■ **ASSIGNMENT**: Images in the records should be skipped while the rest is transcribed verbatim.

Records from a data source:
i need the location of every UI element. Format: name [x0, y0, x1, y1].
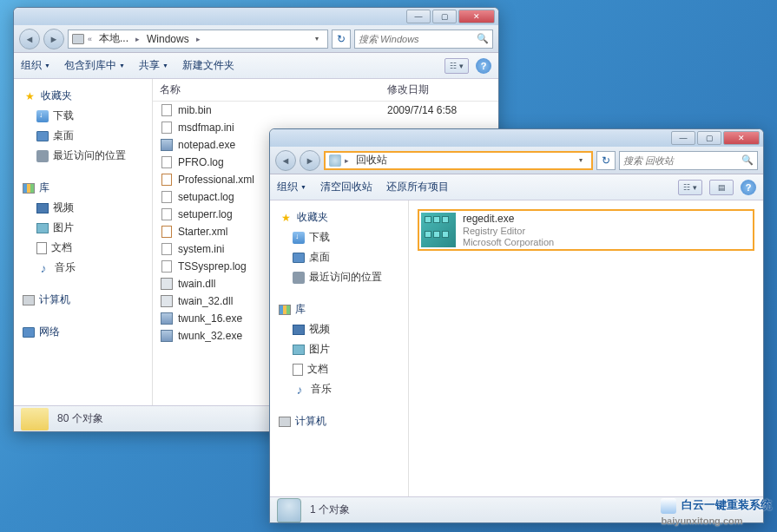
titlebar: — ▢ ✕ — [270, 129, 763, 147]
sidebar-downloads[interactable]: 下载 — [14, 106, 152, 126]
sidebar-network[interactable]: 网络 — [14, 322, 152, 342]
help-button[interactable]: ? — [476, 58, 491, 74]
column-date[interactable]: 修改日期 — [387, 82, 491, 97]
sidebar-computer[interactable]: 计算机 — [270, 411, 408, 431]
navigation-bar: ◄ ► ▸ 回收站 ▾ ↻ 🔍 — [270, 147, 763, 174]
sidebar-desktop[interactable]: 桌面 — [14, 126, 152, 146]
music-icon: ♪ — [293, 383, 306, 397]
sidebar-downloads[interactable]: 下载 — [270, 227, 408, 247]
file-area: regedit.exe Registry Editor Microsoft Co… — [409, 200, 763, 496]
sidebar-pictures[interactable]: 图片 — [14, 218, 152, 238]
sidebar-videos[interactable]: 视频 — [14, 198, 152, 218]
navigation-bar: ◄ ► « 本地... ▸ Windows ▸ ▾ ↻ 🔍 — [14, 25, 498, 53]
view-options-button[interactable]: ☷ ▾ — [444, 58, 469, 74]
breadcrumb-disk[interactable]: 本地... — [95, 30, 132, 47]
column-headers: 名称 修改日期 — [153, 79, 498, 102]
minimize-button[interactable]: — — [406, 10, 431, 23]
file-type-icon — [160, 138, 174, 152]
forward-button[interactable]: ► — [300, 150, 320, 171]
include-library-menu[interactable]: 包含到库中▼ — [64, 58, 125, 73]
column-name[interactable]: 名称 — [160, 82, 387, 97]
address-bar[interactable]: « 本地... ▸ Windows ▸ ▾ — [68, 30, 328, 49]
address-bar[interactable]: ▸ 回收站 ▾ — [324, 151, 593, 170]
sidebar-pictures[interactable]: 图片 — [270, 339, 408, 359]
refresh-button[interactable]: ↻ — [596, 151, 616, 170]
sidebar-documents[interactable]: 文档 — [270, 359, 408, 379]
library-icon — [23, 183, 35, 194]
organize-menu[interactable]: 组织▼ — [277, 180, 306, 194]
window-controls: — ▢ ✕ — [671, 131, 760, 145]
sidebar-recent[interactable]: 最近访问的位置 — [14, 146, 152, 166]
document-icon — [36, 242, 47, 254]
file-vendor: Microsoft Corporation — [463, 237, 554, 247]
titlebar: — ▢ ✕ — [14, 8, 498, 25]
empty-recycle-bin-button[interactable]: 清空回收站 — [320, 180, 372, 194]
sidebar-desktop[interactable]: 桌面 — [270, 247, 408, 267]
file-type-icon — [160, 294, 174, 308]
music-icon: ♪ — [36, 261, 50, 275]
chevron-icon: ▸ — [345, 156, 349, 165]
file-type-icon — [160, 225, 174, 239]
picture-icon — [36, 223, 49, 233]
close-button[interactable]: ✕ — [458, 10, 495, 23]
breadcrumb-folder[interactable]: Windows — [143, 32, 193, 46]
file-type-icon — [160, 277, 174, 291]
restore-all-button[interactable]: 还原所有项目 — [386, 180, 449, 194]
download-icon — [293, 232, 305, 244]
status-text: 80 个对象 — [57, 411, 103, 426]
file-type-icon — [160, 173, 174, 187]
file-row[interactable]: mib.bin2009/7/14 6:58 — [153, 102, 498, 119]
maximize-button[interactable]: ▢ — [432, 10, 457, 23]
refresh-button[interactable]: ↻ — [332, 30, 351, 49]
help-button[interactable]: ? — [741, 180, 756, 195]
search-input[interactable] — [623, 155, 741, 166]
picture-icon — [293, 345, 305, 355]
sidebar-recent[interactable]: 最近访问的位置 — [270, 267, 408, 287]
sidebar-documents[interactable]: 文档 — [14, 238, 152, 258]
file-type-icon — [160, 155, 174, 169]
breadcrumb-location[interactable]: 回收站 — [352, 152, 391, 168]
network-icon — [23, 327, 35, 338]
file-type-icon — [160, 207, 174, 221]
sidebar-libraries[interactable]: 库 — [270, 299, 408, 319]
recent-icon — [36, 150, 49, 162]
maximize-button[interactable]: ▢ — [697, 131, 721, 145]
organize-menu[interactable]: 组织▼ — [21, 58, 50, 73]
watermark-icon — [661, 498, 676, 514]
search-input[interactable] — [359, 34, 477, 44]
file-type-icon — [160, 103, 174, 117]
chevron-icon: ▸ — [135, 35, 140, 43]
minimize-button[interactable]: — — [671, 131, 695, 145]
file-type-icon — [160, 329, 174, 343]
preview-pane-button[interactable]: ▤ — [709, 180, 734, 195]
share-menu[interactable]: 共享▼ — [139, 58, 168, 73]
new-folder-button[interactable]: 新建文件夹 — [182, 58, 234, 73]
content-area: ★收藏夹 下载 桌面 最近访问的位置 库 视频 图片 文档 ♪音乐 计算机 — [270, 200, 763, 496]
desktop-icon — [293, 253, 305, 263]
forward-button[interactable]: ► — [43, 29, 64, 49]
file-type-icon — [160, 121, 174, 135]
file-type-icon — [160, 190, 174, 204]
file-item-regedit[interactable]: regedit.exe Registry Editor Microsoft Co… — [418, 209, 754, 251]
file-meta: regedit.exe Registry Editor Microsoft Co… — [463, 213, 554, 247]
address-dropdown[interactable]: ▾ — [574, 156, 588, 164]
document-icon — [293, 364, 303, 376]
sidebar-music[interactable]: ♪音乐 — [14, 258, 152, 278]
sidebar-favorites[interactable]: ★收藏夹 — [270, 207, 408, 227]
search-box[interactable]: 🔍 — [354, 30, 493, 49]
sidebar-computer[interactable]: 计算机 — [14, 290, 152, 310]
view-options-button[interactable]: ☷ ▾ — [678, 180, 702, 195]
recycle-bin-icon — [277, 498, 301, 522]
back-button[interactable]: ◄ — [275, 150, 296, 171]
search-box[interactable]: 🔍 — [619, 151, 758, 170]
back-button[interactable]: ◄ — [19, 29, 40, 49]
sidebar-favorites[interactable]: ★收藏夹 — [14, 86, 152, 106]
window-controls: — ▢ ✕ — [406, 10, 495, 23]
close-button[interactable]: ✕ — [723, 131, 760, 145]
recent-icon — [293, 272, 305, 284]
sidebar-music[interactable]: ♪音乐 — [270, 379, 408, 399]
sidebar-videos[interactable]: 视频 — [270, 319, 408, 339]
sidebar-libraries[interactable]: 库 — [14, 178, 152, 198]
address-dropdown[interactable]: ▾ — [310, 35, 324, 43]
file-type-icon — [160, 312, 174, 325]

■ **SOLUTION FOR THIS PROBLEM**:
i need the location of every UI element. Format: name [x0, y0, x1, y1].
titlebar: — ▢ ✕ — [270, 129, 763, 147]
sidebar-downloads[interactable]: 下载 — [14, 106, 152, 126]
sidebar-network[interactable]: 网络 — [14, 322, 152, 342]
help-button[interactable]: ? — [476, 58, 491, 74]
column-date[interactable]: 修改日期 — [387, 82, 491, 97]
sidebar-computer[interactable]: 计算机 — [270, 411, 408, 431]
navigation-bar: ◄ ► ▸ 回收站 ▾ ↻ 🔍 — [270, 147, 763, 174]
sidebar-desktop[interactable]: 桌面 — [14, 126, 152, 146]
music-icon: ♪ — [293, 383, 306, 397]
sidebar-downloads[interactable]: 下载 — [270, 227, 408, 247]
file-area: regedit.exe Registry Editor Microsoft Co… — [409, 200, 763, 496]
sidebar-pictures[interactable]: 图片 — [14, 218, 152, 238]
sidebar-videos[interactable]: 视频 — [14, 198, 152, 218]
navigation-bar: ◄ ► « 本地... ▸ Windows ▸ ▾ ↻ 🔍 — [14, 25, 498, 53]
view-options-button[interactable]: ☷ ▾ — [444, 58, 469, 74]
breadcrumb-disk[interactable]: 本地... — [95, 30, 132, 47]
column-headers: 名称 修改日期 — [153, 79, 498, 102]
minimize-button[interactable]: — — [406, 10, 431, 23]
file-type-icon — [160, 138, 174, 152]
forward-button[interactable]: ► — [300, 150, 320, 171]
include-library-menu[interactable]: 包含到库中▼ — [64, 58, 125, 73]
column-name[interactable]: 名称 — [160, 82, 387, 97]
address-bar[interactable]: « 本地... ▸ Windows ▸ ▾ — [68, 30, 328, 49]
address-bar[interactable]: ▸ 回收站 ▾ — [324, 151, 593, 170]
sidebar-pictures[interactable]: 图片 — [270, 339, 408, 359]
refresh-button[interactable]: ↻ — [596, 151, 616, 170]
sidebar-documents[interactable]: 文档 — [270, 359, 408, 379]
library-icon — [23, 183, 35, 194]
organize-menu[interactable]: 组织▼ — [277, 180, 306, 194]
window-controls: — ▢ ✕ — [671, 131, 760, 145]
sidebar-recent[interactable]: 最近访问的位置 — [14, 146, 152, 166]
document-icon — [36, 242, 47, 254]
file-vendor: Microsoft Corporation — [463, 237, 554, 247]
titlebar: — ▢ ✕ — [14, 8, 498, 25]
empty-recycle-bin-button[interactable]: 清空回收站 — [320, 180, 372, 194]
sidebar-desktop[interactable]: 桌面 — [270, 247, 408, 267]
file-type-icon — [160, 294, 174, 308]
music-icon: ♪ — [36, 261, 50, 275]
chevron-icon: ▸ — [345, 156, 349, 165]
file-type-icon — [160, 225, 174, 239]
picture-icon — [36, 223, 49, 233]
close-button[interactable]: ✕ — [458, 10, 495, 23]
breadcrumb-folder[interactable]: Windows — [143, 32, 193, 46]
file-type-icon — [160, 277, 174, 291]
restore-all-button[interactable]: 还原所有项目 — [386, 180, 449, 194]
download-icon — [293, 232, 305, 244]
status-text: 80 个对象 — [57, 411, 103, 426]
file-type-icon — [160, 173, 174, 187]
file-row[interactable]: mib.bin2009/7/14 6:58 — [153, 102, 498, 119]
maximize-button[interactable]: ▢ — [432, 10, 457, 23]
refresh-button[interactable]: ↻ — [332, 30, 351, 49]
help-button[interactable]: ? — [741, 180, 756, 195]
search-input[interactable] — [623, 155, 741, 166]
picture-icon — [293, 345, 305, 355]
sidebar-recent[interactable]: 最近访问的位置 — [270, 267, 408, 287]
sidebar-documents[interactable]: 文档 — [14, 238, 152, 258]
file-type-icon — [160, 155, 174, 169]
breadcrumb-location[interactable]: 回收站 — [352, 152, 391, 168]
network-icon — [23, 327, 35, 338]
file-type-icon — [160, 207, 174, 221]
sidebar-libraries[interactable]: 库 — [270, 299, 408, 319]
recent-icon — [36, 150, 49, 162]
maximize-button[interactable]: ▢ — [697, 131, 721, 145]
organize-menu[interactable]: 组织▼ — [21, 58, 50, 73]
watermark-icon — [661, 498, 676, 514]
search-input[interactable] — [359, 34, 477, 44]
file-type-icon — [160, 103, 174, 117]
chevron-icon: ▸ — [135, 35, 140, 43]
minimize-button[interactable]: — — [671, 131, 695, 145]
file-type-icon — [160, 329, 174, 343]
preview-pane-button[interactable]: ▤ — [709, 180, 734, 195]
share-menu[interactable]: 共享▼ — [139, 58, 168, 73]
new-folder-button[interactable]: 新建文件夹 — [182, 58, 234, 73]
content-area: ★收藏夹 下载 桌面 最近访问的位置 库 视频 图片 文档 ♪音乐 计算机 — [270, 200, 763, 496]
desktop-icon — [293, 253, 305, 263]
forward-button[interactable]: ► — [43, 29, 64, 49]
file-type-icon — [160, 121, 174, 135]
file-type-icon — [160, 190, 174, 204]
file-item-regedit[interactable]: regedit.exe Registry Editor Microsoft Co… — [418, 209, 754, 251]
file-meta: regedit.exe Registry Editor Microsoft Co… — [463, 213, 554, 247]
address-dropdown[interactable]: ▾ — [574, 156, 588, 164]
document-icon — [293, 364, 303, 376]
sidebar-music[interactable]: ♪音乐 — [14, 258, 152, 278]
sidebar-favorites[interactable]: ★收藏夹 — [270, 207, 408, 227]
search-box[interactable]: 🔍 — [354, 30, 493, 49]
sidebar-computer[interactable]: 计算机 — [14, 290, 152, 310]
view-options-button[interactable]: ☷ ▾ — [678, 180, 702, 195]
recycle-bin-icon — [277, 498, 301, 522]
back-button[interactable]: ◄ — [275, 150, 296, 171]
search-box[interactable]: 🔍 — [619, 151, 758, 170]
back-button[interactable]: ◄ — [19, 29, 40, 49]
sidebar-favorites[interactable]: ★收藏夹 — [14, 86, 152, 106]
window-controls: — ▢ ✕ — [406, 10, 495, 23]
close-button[interactable]: ✕ — [723, 131, 760, 145]
recent-icon — [293, 272, 305, 284]
sidebar-music[interactable]: ♪音乐 — [270, 379, 408, 399]
sidebar-videos[interactable]: 视频 — [270, 319, 408, 339]
sidebar-libraries[interactable]: 库 — [14, 178, 152, 198]
address-dropdown[interactable]: ▾ — [310, 35, 324, 43]
file-type-icon — [160, 312, 174, 325]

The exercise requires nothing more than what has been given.